The short answer is “No”. The Court’s approach in this country is not one of a penal approach, ie whatever the cause of the breakdown of the marriage, it is rare for the cause to affect the financial division of assets, award of maintenance or arrangements relating to the children.
That said, I should add that if there are relevant, serious circumstances which need to be taken into account then these can be put before the court but it is not usual.
Upon the breakdown of a marriage, a court (if parties cannot resolve their financial issues by agreement) would consider the assets and income available to the parties and divide these taking into account very many considerations. The circumstances of each relationship are unique which is why there is no one standard method for ‘division of assets’ and to a certain extent negotiation has a part to play.
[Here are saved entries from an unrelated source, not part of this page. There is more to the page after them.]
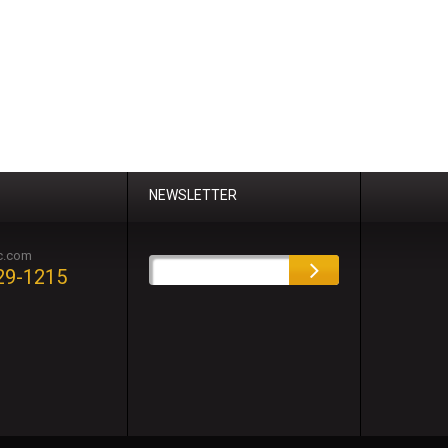
NEWSLETTER
c.com
29-1215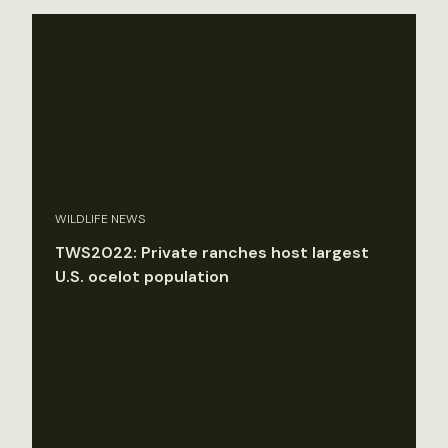
WILDLIFE NEWS
TWS2022: Private ranches host largest
U.S. ocelot population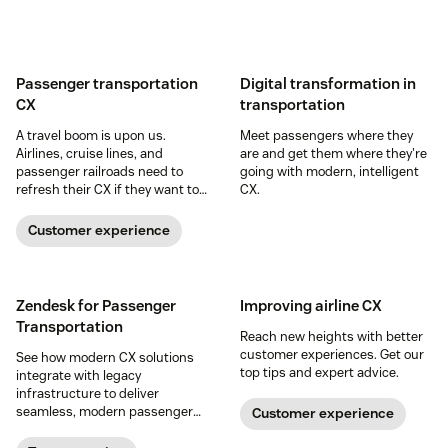
Passenger transportation
Digital transformation in
CX
transportation
A travel boom is upon us.
Meet passengers where they
Airlines, cruise lines, and
are and get them where they're
passenger railroads need to
going with modern, intelligent
refresh their CX if they want to
CX.
cash in and create loyal
customers for life.
Customer experience
Zendesk for Passenger
Improving airline CX
Transportation
Reach new heights with better
customer experiences. Get our
See how modern CX solutions
top tips and expert advice.
integrate with legacy
infrastructure to deliver
seamless, modern passenger
Customer experience
experiences.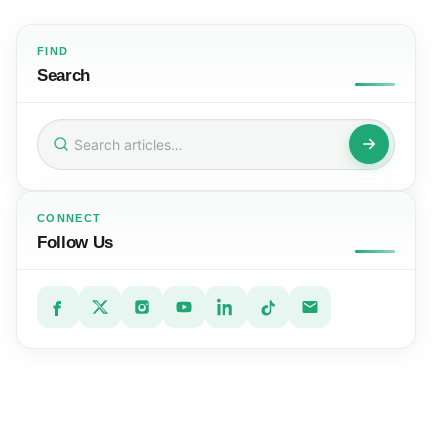
FIND
Search
Search
for:
CONNECT
Follow Us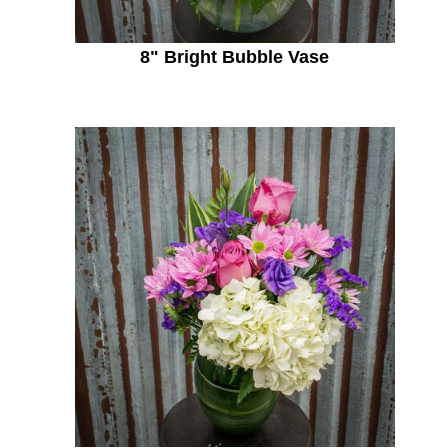
8" Bright Bubble Vase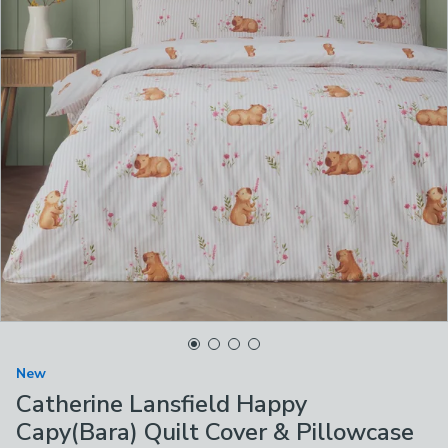
New
Catherine Lansfield Happy
Capy(Bara) Quilt Cover & Pillowcase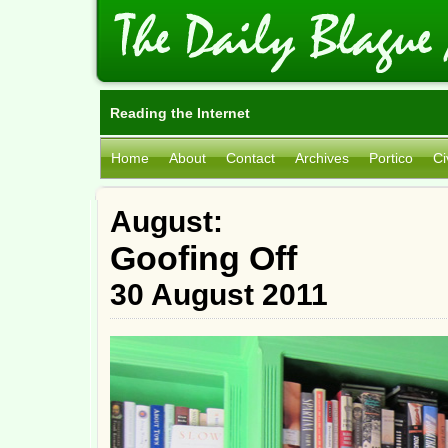
Reading the Internet
Home
About
Contact
Archives
Portico
Ci
August:
Goofing Off
30 August 2011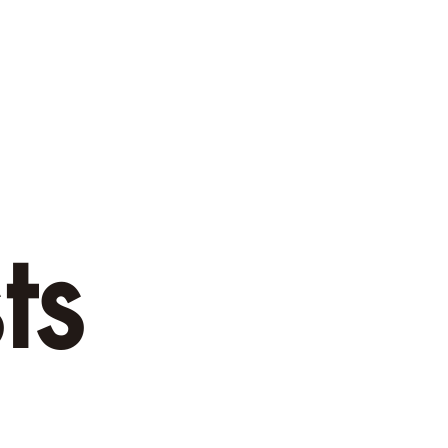
menities
Rates
Murchison Activities
Contact U
ts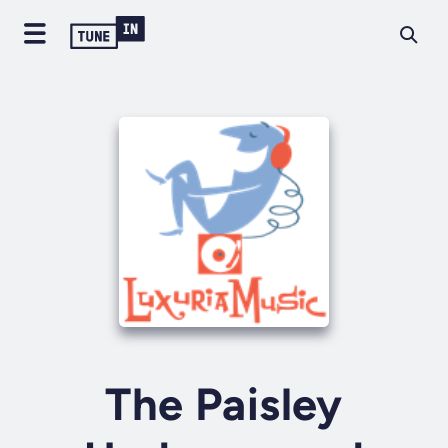
The Paisley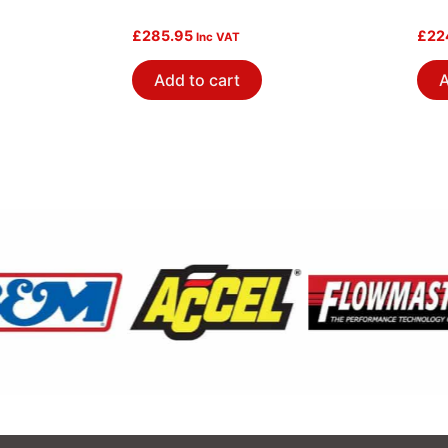
£
285.95
£
22
Inc VAT
Add to cart
A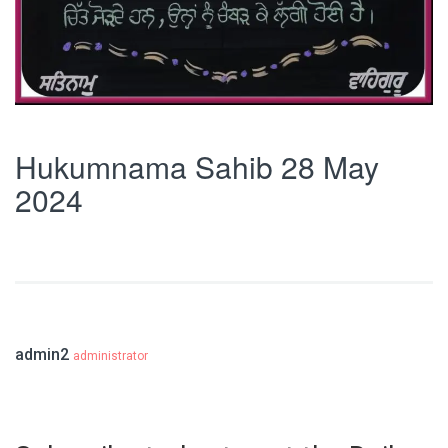
Hukumnama Sahib 28 May
2024
admin2
administrator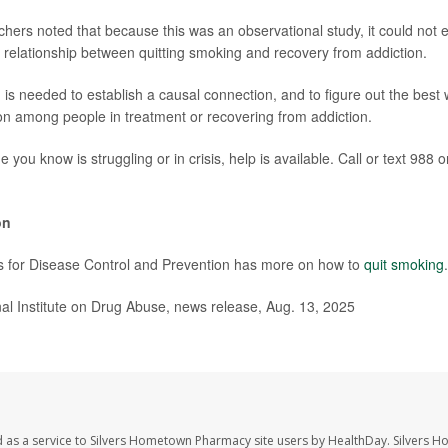
hers noted that because this was an observational study, it could not es
 relationship between quitting smoking and recovery from addiction.
 is needed to establish a causal connection, and to figure out the best
n among people in treatment or recovering from addiction.
 you know is struggling or in crisis, help is available. Call or text 988 o
on
s for Disease Control and Prevention has more on how to
quit smoking
.
l Institute on Drug Abuse, news release, Aug. 13, 2025
 as a service to Silvers Hometown Pharmacy site users by HealthDay. Silvers 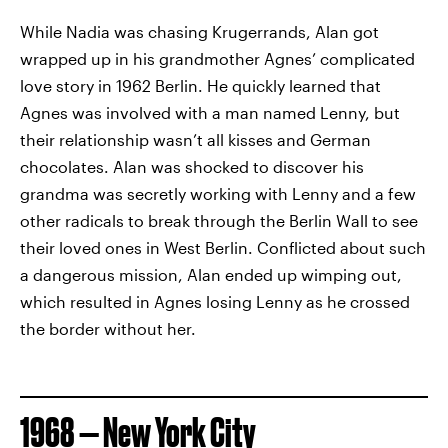
While Nadia was chasing Krugerrands, Alan got
wrapped up in his grandmother Agnes’ complicated
love story in 1962 Berlin. He quickly learned that
Agnes was involved with a man named Lenny, but
their relationship wasn’t all kisses and German
chocolates. Alan was shocked to discover his
grandma was secretly working with Lenny and a few
other radicals to break through the Berlin Wall to see
their loved ones in West Berlin. Conflicted about such
a dangerous mission, Alan ended up wimping out,
which resulted in Agnes losing Lenny as he crossed
the border without her.
1968 — New York City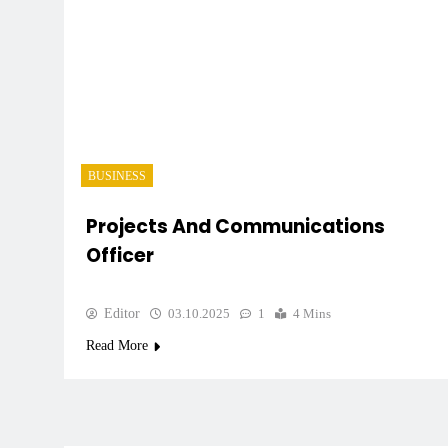
BUSINESS
Projects And Communications
Officer
Editor
03.10.2025
1
4 Mins
Read More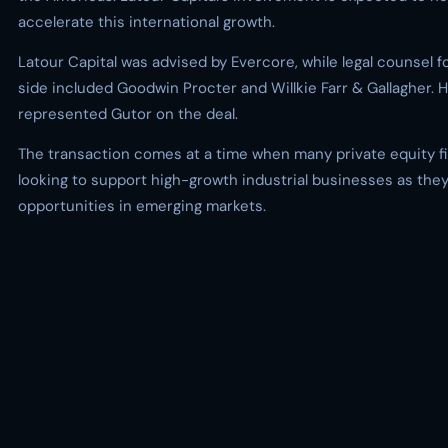
accelerate this international growth.
Latour Capital was advised by Evercore, while legal counsel f
side included Goodwin Procter and Willkie Farr & Gallagher.
represented Gutor on the deal.
The transaction comes at a time when many private equity f
looking to support high-growth industrial businesses as the
opportunities in emerging markets.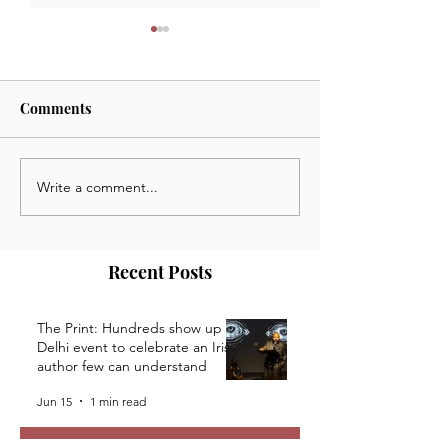
Comments
Write a comment...
July 3 2024: News,
June 24 2024: N
Opportunities and Events
Opportunities a
from the Kaivalya Plays
from the Kaivaly
Community
Community
Recent Posts
The Print: Hundreds show up at
Delhi event to celebrate an Irish
author few can understand
Jun 15
1 min read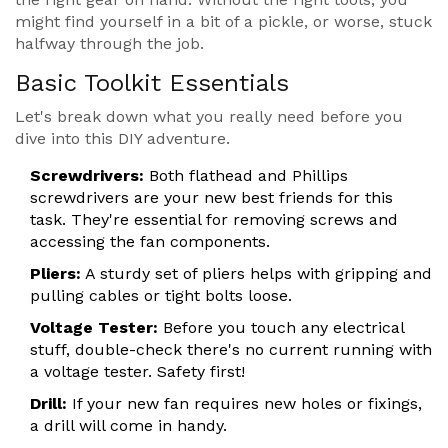
might find yourself in a bit of a pickle, or worse, stuck
halfway through the job.
Basic Toolkit Essentials
Let's break down what you really need before you
dive into this DIY adventure.
Screwdrivers:
Both flathead and Phillips
screwdrivers are your new best friends for this
task. They're essential for removing screws and
accessing the fan components.
Pliers:
A sturdy set of pliers helps with gripping and
pulling cables or tight bolts loose.
Voltage Tester:
Before you touch any electrical
stuff, double-check there's no current running with
a voltage tester. Safety first!
Drill:
If your new fan requires new holes or fixings,
a drill will come in handy.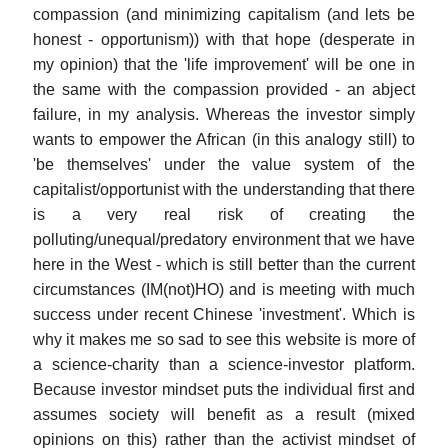
compassion (and minimizing capitalism (and lets be
honest - opportunism)) with that hope (desperate in
my opinion) that the 'life improvement' will be one in
the same with the compassion provided - an abject
failure, in my analysis. Whereas the investor simply
wants to empower the African (in this analogy still) to
'be themselves' under the value system of the
capitalist/opportunist with the understanding that there
is a very real risk of creating the
polluting/unequal/predatory environment that we have
here in the West - which is still better than the current
circumstances (IM(not)HO) and is meeting with much
success under recent Chinese 'investment'. Which is
why it makes me so sad to see this website is more of
a science-charity than a science-investor platform.
Because investor mindset puts the individual first and
assumes society will benefit as a result (mixed
opinions on this) rather than the activist mindset of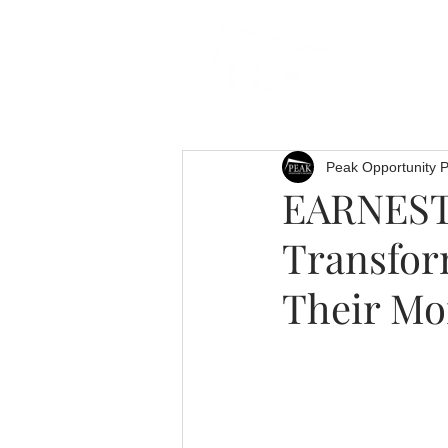
Peak Opportunity P
EARNEST 
Transfor
Their Mo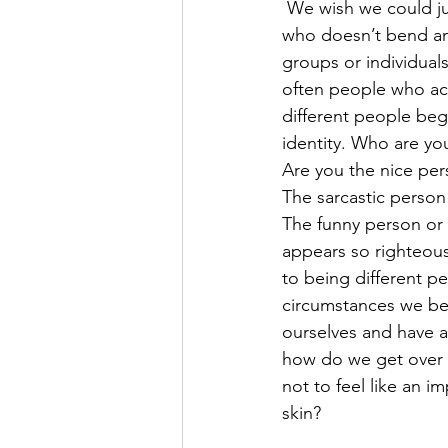
 We wish we could just be a single person 
who doesn’t bend and
groups or individuals
often people who act
different people beg
identity. Who are yo
Are you the nice pe
The sarcastic person
The funny person or 
appears so righteou
to being different pe
circumstances we be
ourselves and have an
how do we get over 
not to feel like an i
skin? 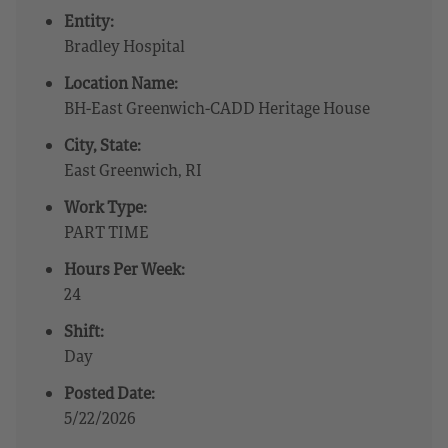
Entity:
Bradley Hospital
Location Name:
BH-East Greenwich-CADD Heritage House
City, State:
East Greenwich, RI
Work Type:
PART TIME
Hours Per Week:
24
Shift:
Day
Posted Date:
5/22/2026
However, it rare that one or other parties behaviour or even adultery would affect that division. There is no role for the court to find fault with one or other party and to “punish” that party upon financial settlement.
Similarly with ‘contact’ arrangements for any children of the relationship, a court will look to determine what is in the best interests of the children. The personal differences between the couple divorcing will not be taken into account by the court.
It is worth noting that if one or other party is cohabiting with a new partner at the time of financial settlement, it is possible that any claim for maintenance will involve additional considerations. That may be because the cohabitee is able to financially contribute to the claiming spouse’s outgoings (thus reducing his/her need for income from the other spouse). Alternatively if the paying spouse has a cohabitee sharing his/her outgoings (thus freeing up disposable income available to meet a maintenance claim) this will also be taken into account.
Any fault, either perceived or real, generally has no part in the settlement process and indeed seeking to apportion blame when it is not appropriate can often hinder proceedings and increase costs.